EXCERPTED DATA Block Start
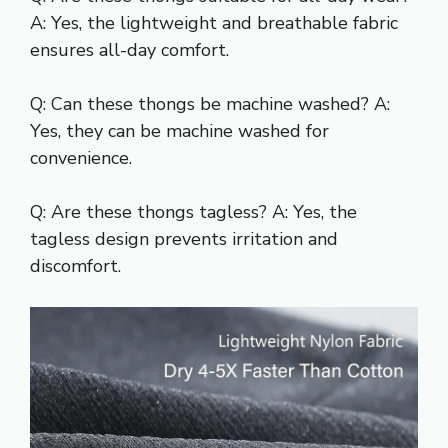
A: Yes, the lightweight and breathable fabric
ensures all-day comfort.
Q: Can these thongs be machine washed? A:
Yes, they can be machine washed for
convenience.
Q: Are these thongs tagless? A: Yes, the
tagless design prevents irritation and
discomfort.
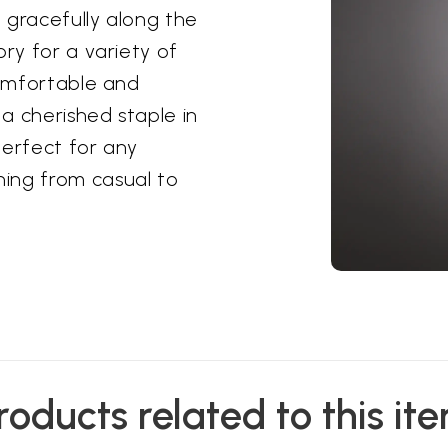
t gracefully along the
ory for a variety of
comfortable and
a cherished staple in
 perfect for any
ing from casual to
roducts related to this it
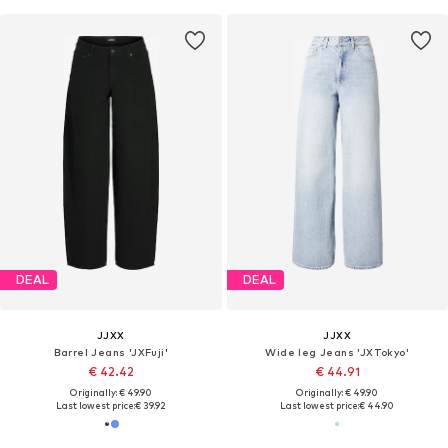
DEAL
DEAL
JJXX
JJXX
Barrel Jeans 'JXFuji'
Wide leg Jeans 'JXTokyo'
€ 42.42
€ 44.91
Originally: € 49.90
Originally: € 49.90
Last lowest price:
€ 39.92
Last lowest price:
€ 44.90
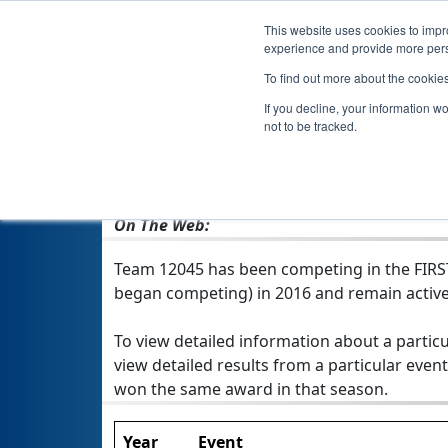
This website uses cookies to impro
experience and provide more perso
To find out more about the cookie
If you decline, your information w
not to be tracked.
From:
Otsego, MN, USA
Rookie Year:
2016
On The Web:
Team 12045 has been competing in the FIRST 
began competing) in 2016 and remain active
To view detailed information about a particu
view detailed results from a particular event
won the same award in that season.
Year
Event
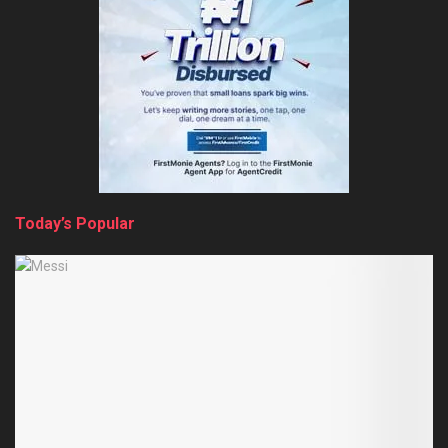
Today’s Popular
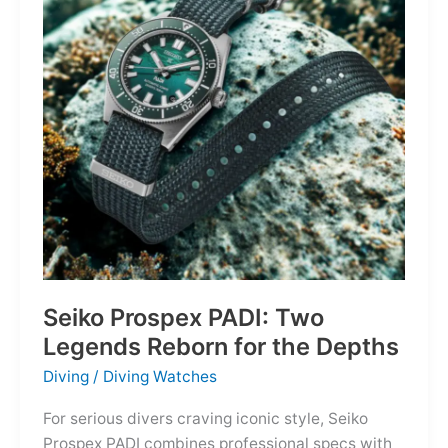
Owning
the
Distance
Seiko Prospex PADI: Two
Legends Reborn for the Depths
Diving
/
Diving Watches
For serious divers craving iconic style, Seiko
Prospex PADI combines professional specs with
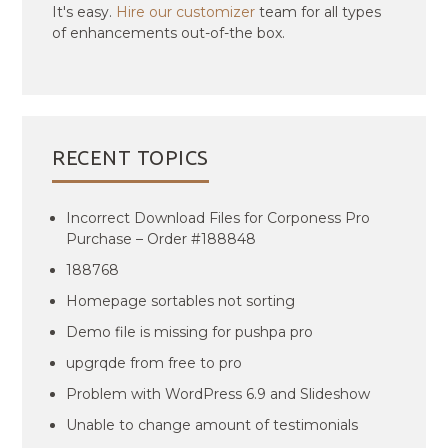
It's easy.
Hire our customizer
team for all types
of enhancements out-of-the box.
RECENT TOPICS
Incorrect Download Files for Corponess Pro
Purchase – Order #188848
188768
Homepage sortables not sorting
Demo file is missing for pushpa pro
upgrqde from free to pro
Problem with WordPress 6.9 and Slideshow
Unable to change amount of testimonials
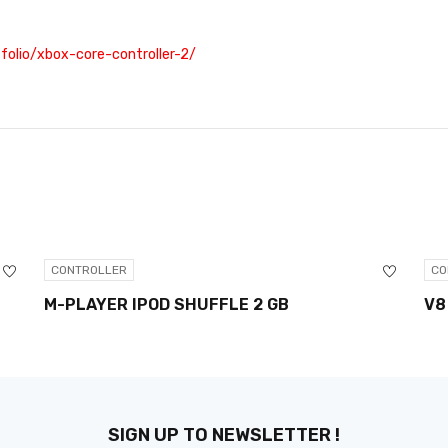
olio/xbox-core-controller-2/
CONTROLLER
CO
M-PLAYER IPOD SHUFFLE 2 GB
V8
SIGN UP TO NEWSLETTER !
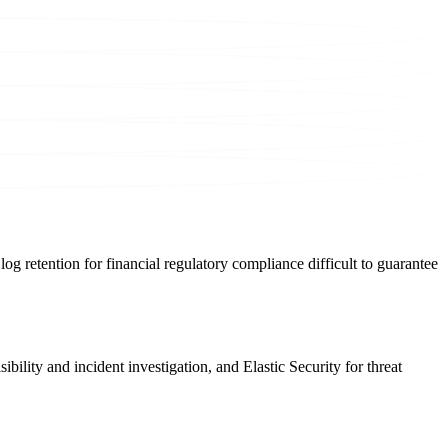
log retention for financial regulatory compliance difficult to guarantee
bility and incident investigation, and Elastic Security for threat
EXCERPTED DATA Block End
TASK DETAILS -
Copy the lines above between the one holding "Seiko Prospex PADI: Two" and the one holding "upgrqde from free to pro", inclusive. Drop the pictures.

RESPONSE FOR THIS EXERCISE -
Seiko Prospex PADI: Two
Legends Reborn for the Depths
Diving
/
Diving Watches
For serious divers craving iconic style, Seiko
Prospex PADI combines professional specs with
It's easy.
Hire our customizer
team for all types
of enhancements out-of-the box.
RECENT TOPICS
Incorrect Download Files for Corponess Pro
Purchase – Order #188848
188768
Homepage sortables not sorting
Demo file is missing for pushpa pro
upgrqde from free to pro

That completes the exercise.